Swanstrom v. Day

93 N.Y.S. 192 | N.Y. Sup. Ct. | 1905

Gaynor, J.:

The ward of the committee, an old man of eighty-two, while sick and feeble of body, confined to his house and bed, and enfeebled of mind, made the conveyance in question of a plot of real estate of the value of about $40,000 to his defendant son for a nominal consideration. He had other children.

The son was at the time, and had been for some weeks, living with, taking personal care of and in sole charge of him. This put upon the son the burden of proof that he did not take advantage of the weakness of his father, but that the conveyance was his free act (Ferris v. Ferris, 22 Misc. Rep. 577).

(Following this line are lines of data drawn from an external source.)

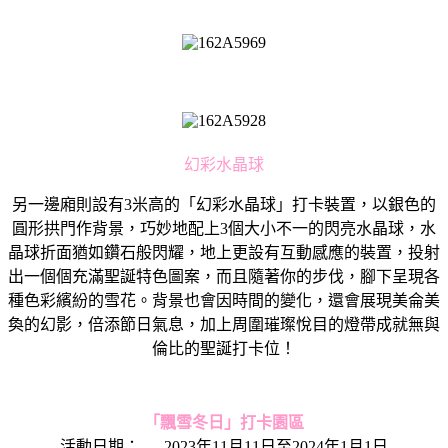
幻彩水晶球
另一邊廂則設有3米高的「幻彩水晶球」打卡裝置，以銀色的
圓形拱門作背景，巧妙地配上3個大小不一的閃亮水晶球，水
晶球折面猶如鑽石般閃耀，地上更設有互動感應的裝置，投射
出一個個充滿聖誕特色圖案，而且隨著你的步伐，腳下呈現各
種色彩繽紛的雪花。背景也會因時間的變化，還會展現美侖美
奐的幻影，倍添節日氣息，加上周圍璀璨悅目的燈帶成就無與
倫比的聖誕打卡位！
「飄雪冬日」打卡園區
活動日期： 2023年11月11日至2024年1月1日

Hot only has that burden not been met, but without regard to it I find that the evidence shows affirmatively that the conveyance was obtained by undue influence of the son over the father.

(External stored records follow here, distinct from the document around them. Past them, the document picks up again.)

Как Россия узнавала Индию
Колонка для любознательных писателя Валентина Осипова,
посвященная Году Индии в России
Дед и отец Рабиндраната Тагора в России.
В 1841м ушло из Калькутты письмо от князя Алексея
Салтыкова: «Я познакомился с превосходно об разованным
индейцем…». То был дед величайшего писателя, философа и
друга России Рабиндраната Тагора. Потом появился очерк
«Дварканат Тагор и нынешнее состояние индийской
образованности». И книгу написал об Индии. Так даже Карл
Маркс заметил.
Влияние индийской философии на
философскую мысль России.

In arriving at this conclusion I rate the testimony of the son and of the notary Roberts as unworthy of any credence whatever; and the testimony of the father is so contradicted by his former* letters and affidavits that it is worthless. He is much improved physically and mentally, but in such a highly wrought condition of mind against his committee that the son got him to repudiate all of his past statements of fraud and undue influence by his son against him in respect of the conveyance, which were made when he had no reason not to be truthful and sincere, and to testify to the exact contrary.

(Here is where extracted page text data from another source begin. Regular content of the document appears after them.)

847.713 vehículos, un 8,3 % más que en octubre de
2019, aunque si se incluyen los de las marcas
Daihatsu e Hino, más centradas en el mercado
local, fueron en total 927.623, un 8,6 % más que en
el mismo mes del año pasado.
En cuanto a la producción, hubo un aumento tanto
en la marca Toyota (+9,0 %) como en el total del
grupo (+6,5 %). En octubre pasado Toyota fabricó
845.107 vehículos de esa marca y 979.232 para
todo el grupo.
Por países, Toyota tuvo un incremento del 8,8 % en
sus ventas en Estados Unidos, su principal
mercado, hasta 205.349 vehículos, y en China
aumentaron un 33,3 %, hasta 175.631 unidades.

But the mortgage given by the son cannot be set aside, for the mortgagee had no notice or knowledge of the son’s undue *313influence in getting the conveyance to him. One who gets title to real or personal property hy fraud or undue influence, is able to convey good title to a purchaser for value and without notice. He has title until it is avoided by the grantor (Simpson v. Del Hoyo, 94 N. Y. 189; Valentine v. Lunt, 115 N. Y. 496). Such a case is different to one where there is no title, as in the case of chattels obtained of one who stole, them, or of real estate of one whose title deed is a forgery, or was never delivered. The decision in Harden v. Dorthy (160 N. Y. 39) is based on the finding of fact of the trial court that the conveyance had never been executed or delivered — a mere statement of which sufficeth. It is hard if not impossible to extract this from the reporter’s head note, not to look further, hut that is really all there was of the case. Much useless and turgid matter has to he plodded through in many of the decisions of to-day in order to get the point, or the one kernel of wheat.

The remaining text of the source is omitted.